DNS at IETF 118

By Geoff Huston on 29 Nov 2023

The IETF met in Prague in the first week of November 2023, and, as usual, there was a flurry of activity in the DNS-related Working Groups. Here’s a roundup of those DNS topics I found to be of interest at that meeting.

Rethinking the DNS

Prior to IETF meetings, there is an opportunity for informal discussions, under the label of a ‘hackathon’. The topic in the DNS was to reconsider the DNS. A major constraint in any such discussion is that the installed base of the DNS is highly resistant to many forms of change. The namespace definition, the data model of the DNS, and the model of the collection of delegated authorities assembled in a hierarchical manner are all fixed. With so much that must be retained, such conversations about a ‘new’ DNS quickly turn to discussions about incremental evolution that preserve backward compatibility.

There are a couple of areas of useful consideration.
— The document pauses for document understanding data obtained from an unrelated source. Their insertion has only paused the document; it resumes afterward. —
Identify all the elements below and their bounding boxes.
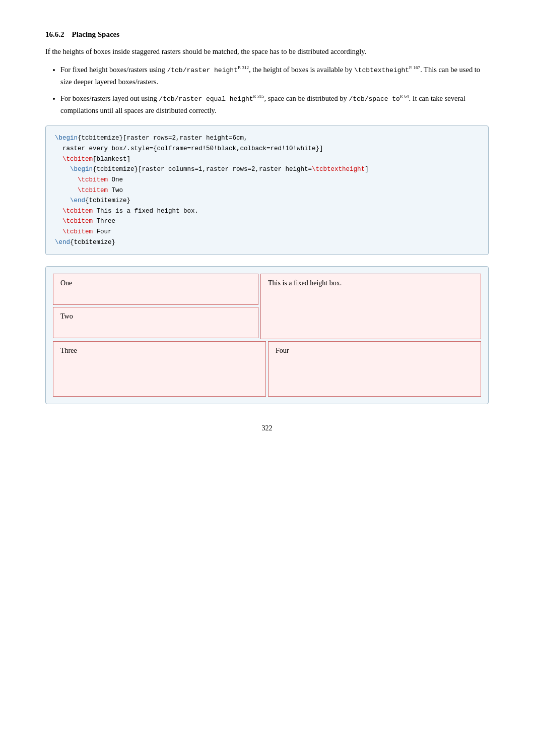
cell-four-label: Four	[276, 347, 289, 355]
code-line-3: \tcbitem[blankest]	[55, 154, 479, 165]
bullet1-ref1: P. 312	[238, 66, 249, 71]
bullet1-code2: \tcbtextheight	[354, 67, 409, 74]
bullet-item-1: For fixed height boxes/rasters using /tc…	[60, 64, 489, 88]
cell-three-label: Three	[60, 347, 77, 355]
bullet-item-2: For boxes/rasters layed out using /tcb/r…	[60, 93, 489, 116]
bullet2-code1: /tcb/raster equal height	[159, 95, 253, 103]
intro-paragraph: If the heights of boxes inside staggered…	[45, 46, 489, 57]
code-line-8: \tcbitem This is a fixed height box.	[55, 206, 479, 217]
cell-one: One	[53, 274, 258, 305]
code-line-1: \begin{tcbitemize}[raster rows=2,raster …	[55, 133, 479, 144]
bullet1-text-before: For fixed height boxes/rasters using	[60, 66, 167, 74]
code-line-10: \tcbitem Four	[55, 227, 479, 237]
code-line-4: \begin{tcbitemize}[raster columns=1,rast…	[55, 164, 479, 175]
section-number: 16.6.2	[45, 30, 64, 38]
bullet2-ref2: P. 64	[400, 94, 409, 99]
bullet2-text-mid: , space can be distributed by	[264, 94, 349, 102]
left-sub-column: One Two	[53, 274, 258, 339]
bullet2-ref1: P. 315	[253, 94, 264, 99]
raster-demo: One Two This is a fixed height box. Thre…	[45, 266, 489, 404]
page-number: 322	[45, 424, 489, 432]
cell-four: Four	[268, 341, 481, 397]
cell-three: Three	[53, 341, 266, 397]
bullet1-ref2: P. 167	[409, 66, 420, 71]
raster-row-2: Three Four	[53, 341, 481, 397]
bullet1-code1: /tcb/raster height	[167, 67, 237, 74]
code-line-6: \tcbitem Two	[55, 185, 479, 196]
cell-fixed-label: This is a fixed height box.	[268, 279, 342, 287]
cell-fixed: This is a fixed height box.	[260, 274, 481, 339]
code-line-5: \tcbitem One	[55, 175, 479, 185]
raster-row-1: One Two This is a fixed height box.	[53, 274, 481, 339]
code-line-2: raster every box/.style={colframe=red!50…	[55, 144, 479, 154]
bullet2-text-before: For boxes/rasters layed out using	[60, 94, 159, 102]
section-title: 16.6.2 Placing Spaces	[45, 30, 489, 39]
cell-one-label: One	[60, 279, 72, 287]
cell-two-label: Two	[60, 312, 73, 321]
code-line-11: \end{tcbitemize}	[55, 237, 479, 248]
bullet2-code2: /tcb/space to	[349, 95, 399, 103]
code-line-7: \end{tcbitemize}	[55, 196, 479, 206]
bullet1-text-mid: , the height of boxes is available by	[249, 66, 354, 74]
section-heading: Placing Spaces	[72, 30, 120, 38]
code-line-9: \tcbitem Three	[55, 216, 479, 227]
bullet-list: For fixed height boxes/rasters using /tc…	[60, 64, 489, 116]
code-block: \begin{tcbitemize}[raster rows=2,raster …	[45, 125, 489, 255]
cell-two: Two	[53, 307, 258, 338]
One is the way that DNS uses the underlying transport layer, its model of a preference for using UDP for queries and responses and the visible trend of placing more information into DNS responses. The work on DNS over HTTP (DoH) opens some interesting conversations about using a reliable, authenticated and encrypted streaming transport by default, and also opens up a conversation about push vs pull as a model of information delivery. However, this year’s hackathon headed in a different direction, namely the delegation record in the DNS.

Confusion over the nameserver (NS) record has been a significant issue for the DNS over its entire lifespan. It’s a piece of data that is held in both the child and parent zones, yet, confusingly, it’s the child that is authoritative for this data, while logically in terms of the DNS nameserver discovery process, it’s the parent’s copy of this data that is used to guide the name resolution process. So, the thought process is to consider what a compound delegation record might look like.
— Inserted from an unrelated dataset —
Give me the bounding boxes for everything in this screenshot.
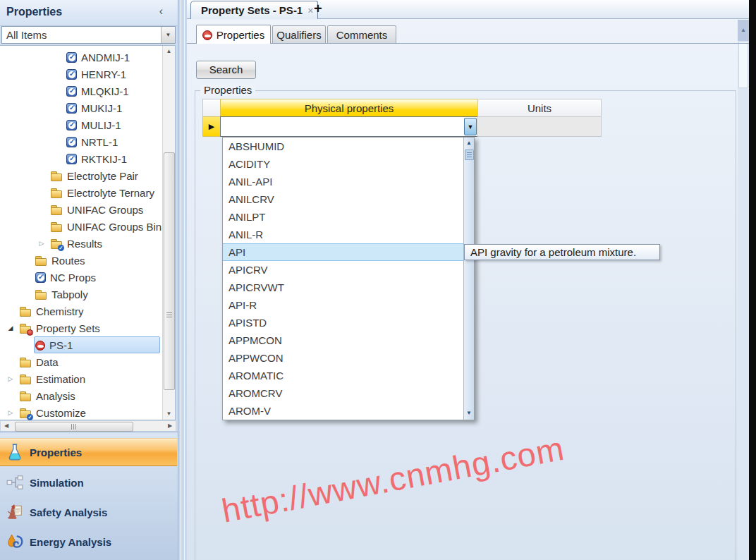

These days such a record may refer to multiple zone hosting providers, it may allow for suggested query transports in a similar manner to the SVCB record, and it would likely be authoritative at the parent and not be part of the child zone (similar to the existing DS record).

It’s an interesting area of thought for the DNS as it applies the same consideration that the DNS is a provisioning protocol for accessing named applications and services to the DNS query resolution protocol itself in terms of querying the nameservers for a zone.
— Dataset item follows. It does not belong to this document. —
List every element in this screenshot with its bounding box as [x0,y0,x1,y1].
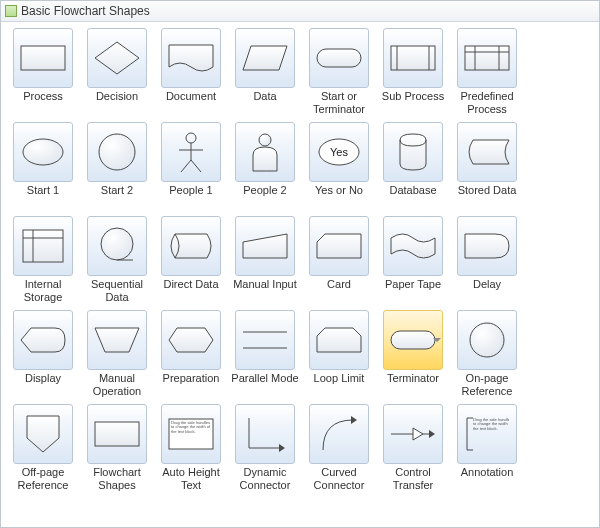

The hackathon report at the DNSOP Working Group meeting made mention of a new DELEG record that was able to carry this revised form of delegation in the DNS, but the report was also quick to note that further consideration of this idea would probably move further along in the coming months, and what might emerge as a proposal may not necessarily include a DELEG resource record per se.

The report noted that the administrative structure of the upper layers of the DNS hierarchy, with shared registry operators, multiple registrars, and a collection of zone publishers has as much influence on the evolution of DNS design as the technical issues of efficiency of name resolution within the DNS protocol. I suspect that admitting this new reality of the administrative complexity of these outsourcing relationships is a major concession within many hardcore DNS circles!

Domain Control Validation

The DNS is used for many things besides the simple translation of a DNS name to an IP address. Some services want to know if the party requesting a service for a domain name is the real controller of that name, and the most common way of doing this is to ask the requestor to place a token into the domain name to demonstrate that level of control. It seems to have become a bit of a mess!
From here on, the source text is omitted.